Is $x^x=y$ solvable for $x$?

Question

Given that

1. $x^x = y$; and
2. given some value for $y$

is there a way to expressly solve that equation for $x$?

Answer 1

As Aryabhata mentions this is another application for the Lambert W function. The solution to your problem is presented in the wikipedia article. Using elementary substitutions you have

$$x=\frac{\ln(y)}{W(\ln y)}$$

If you are interested in the asymptotic growth of $x$ relative to $y$, note that for every $z$: $W(z) = \ln{z} - \ln\ln{z} + o(1)$. Hence:

$$x=\frac{\ln(y)}{\ln{\ln y} - \ln\ln{\ln y} + o(1)} = \Theta\left( \frac{\ln y}{\ln \ln y}\right)$$

Answer 2

You should try WolframAlpha for similar problems. WolframAlpha would solve y=x^x for y=5 as shown here (using Lamber W Function as suggested before).

Answer 3

Given y, you can solve y = x**x with a simple iteration:

1. Set x_0 = 2 (or anything else really)
2. x_(i+1) = ln y / ln x_i
3. Repeat 2 until abs(x_(i+1) - x_i) < threshold

It's akin to Newton's method of finding square roots.

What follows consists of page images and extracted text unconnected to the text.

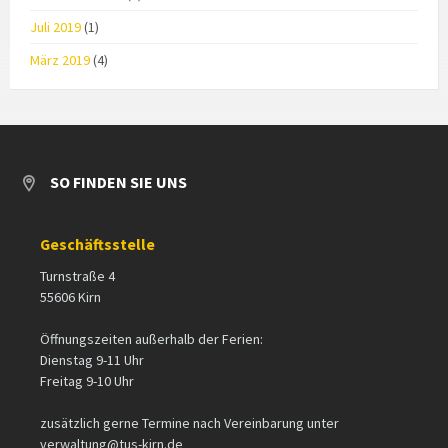
Juli 2019
(1)
März 2019
(4)
SO FINDEN SIE UNS
Geschäftsstelle
Turnstraße 4
55606 Kirn
Öffnungszeiten außerhalb der Ferien:
Dienstag 9-11 Uhr
Freitag 9-10 Uhr
zusätzlich gerne Termine nach Vereinbarung unter
verwaltung@tus-kirn.de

The convergence of this process is the "natural base of y to itself", or the "exponential root" of y.

If you think about this iteration, you're iteratively performing the base-change logarithm formula. So at first you get y's logarithm (or "bit length") in base 2. Then in base of what y was in base 2, and so on. Successive values oscillate around the "natural base of y to itself" until it converges.

It's pretty interesting. I wonder if there's anything special about the value of x for each y.

As other people have said, you can take log of each side, to get:

ln y = ln x**x, which is ln y = x ln x, and the iteration